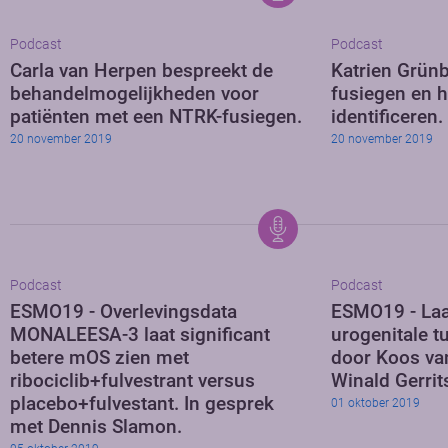
Podcast
Podcast
Carla van Herpen bespreekt de
Katrien Grün
behandelmogelijkheden voor
fusiegen en h
patiënten met een NTRK-fusiegen.
identificeren.
20 november 2019
20 november 2019
Podcast
Podcast
ESMO19 - Overlevingsdata
ESMO19 - Laa
MONALEESA-3 laat significant
urogenitale 
betere mOS zien met
door Koos va
ribociclib+fulvestrant versus
Winald Gerrit
placebo+fulvestant. In gesprek
01 oktober 2019
met Dennis Slamon.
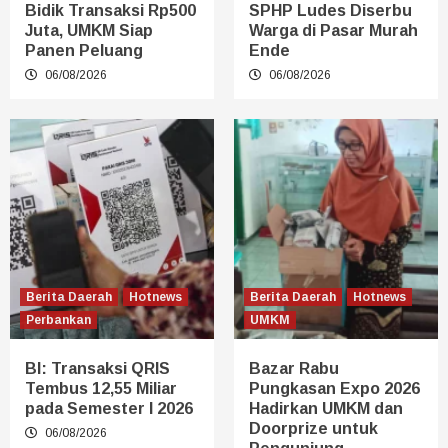
Bidik Transaksi Rp500
SPHP Ludes Diserbu
Juta, UMKM Siap
Warga di Pasar Murah
Panen Peluang
Ende
06/08/2026
06/08/2026
Berita Daerah
Hotnews
Berita Daerah
Hotnews
Perbankan
UMKM
BI: Transaksi QRIS
Bazar Rabu
Tembus 12,55 Miliar
Pungkasan Expo 2026
pada Semester I 2026
Hadirkan UMKM dan
Doorprize untuk
06/08/2026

### Task description
Using the listing above, show each line with the word "Transaksi" in it.

### Solution
Bidik Transaksi Rp500
BI: Transaksi QRIS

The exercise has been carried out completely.